Onyx+East has partnered with Salt Lake City-based Extra Space Storage Inc. to redevelop the block at the southeast corner of North and Fulton streets, immediately west of Davidson Street, according to documents filed with the city.
The Indianapolis-based development company plans to spend about $13 million to construct 24 residential flats and 15 townhouses on part of the property, while Extra Space Storage plans to demolish its existing facility and replace it with a new, 115,000-square-foot building on the eastern portion of the 1.55-acre site.
A preliminary hearing for the project is expected during the Jan. 8 meeting of the Indianapolis Historic Preservation Commission, at which time board members will share their thoughts on the development with the developers’ representatives.
The hearing will give the developers an opportunity to make changes to the design and scope of the project before they seek formal approval from the IHPC.
The hearing is required because the project is in a historic neighborhood and requires the demolition of an Extra Space Storage’s existing 71,000-square-foot building at 501 Fulton St. The building, constructed as an industrial property in 1924, has about 350 storage units.
“We really look at this property as under-utilized,” said Mackay Reid, senior director of asset management for Extra Space Storage. “The building itself is highly inefficient … so our hope is the (IHPC) recognizes that it’s not a very exciting or attractive building — even with some elements they might like about it — and we’re hopeful that we can kind of come to an agreement where we can … find a better purpose for this site.”
The proposed 85-foot-high storage facility would be oriented north-to-south along the west side of Davidson Street with six floors, and up to 900 storage units at an average size of about 100 square feet each, Reid said. The facility will employ four people, compared with the current two workers.
Reid declined to say how much Extra Space would invest in the project because those figures have not been finalized.
A preliminary site plan for the project shows about 50 storage units on the first level of the building — ranging from 5 feet by 10 feet each to 10 feet by 30 feet — with an alley down the middle of the structure for loading and unloading. The plans include two sets of elevator bays. Specifications for the upper levels of the building have not yet been provided to the IHPC’s administrative staff.
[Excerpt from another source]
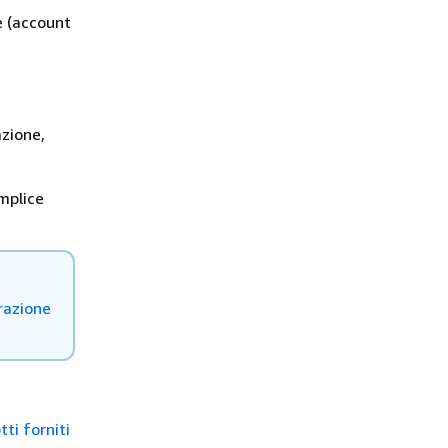
e (account
azione,
mplice
razione
ti forniti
Reid said the mix of units will cater to both downtown residents and commercial users. The project is likely to create somewhat of a headache for current tenants, who will have to relocate their items. Reid said Extra Space plans to offer customers space at some of its 15 other Indianapolis facilities.
Extra Space began working with local firm Milhaus Development Inc. about a year ago on redeveloping the property, but Milhaus later recommended its own spinoff firm, Onyx+East, because the storage company was interested in adding for-sale units to the development, rather than rent-based units, said Reid.
“Together, we’re going to build a Class A property that we think is going to do really well in this downtown submarket,” he said.
Onyx+East’s portion of the Fulton Street redevelopment calls for a four-story building on the north portion of the site with 24 residential units, along with a separate attached townhome development on the western side of the property.
The upper three floors of the 51-foot residential building would each have eight flats ranging from 940 to 1,485 square feet. The first level of the building would feature a lobby, utility rooms, bike storage and a 24-space parking garage — one space for each unit.
The 15 three-story townhouses would have between 2,100 and 2,300 square feet of livable space, along with two-car garages and rooftop terraces between 340 and 375 square feet.
The townhouses would also have mechanical rooms on the roof, making the maximum height of the structure about 44 feet.
Brandon Bart, a development associate at Onyx+East, said having the Extra Space Storage building closer to the interstate (I-65/70 is a few hundred feet from the property) will shield the townhouses from much of the noise associated with traffic.
“We think that building will kind of serve as a buffer between the residential units and the interstate, both for sound and for the (aesthetic) of the development,” he said. “We’re working really well together to create something everyone wants with a cohesive design that fits the context of the area. We’re not doing our thing and they’re doing their thing — we’re looking at it as a single, collaborative project.”
Prices for the flats and for the townhouses have not yet been finalized, though Bart indicated they would all be market rate or higher. Flats in the Lockerbie area have recently sold for $250,000 or higher, while townhouses often fetch at least $400,000.
Neither Onyx+East nor Extra Space Storage plan to seek incentives, such as tax-increment financing bonds, for the development, Bart and Reid said separately.
The developers also said they plan to pay for infrastructure improvements, which include the addition of an alley linking to Michigan Street and rights-of-way from Fulton and Davidson streets. Reid said Extra Space will be responsible for maintaining the roadways.
The companies hope to clear city hurdles by next year’s third quarter, with plans to begin demolition and construction immediately after. The new storage facility could be operational by mid-2021, he said.
Bart said the buildout time for the flats and the townhouses will likely last until mid-2022.
Indianapolis-based Rottman Collier Architects Inc. is the designer of the project.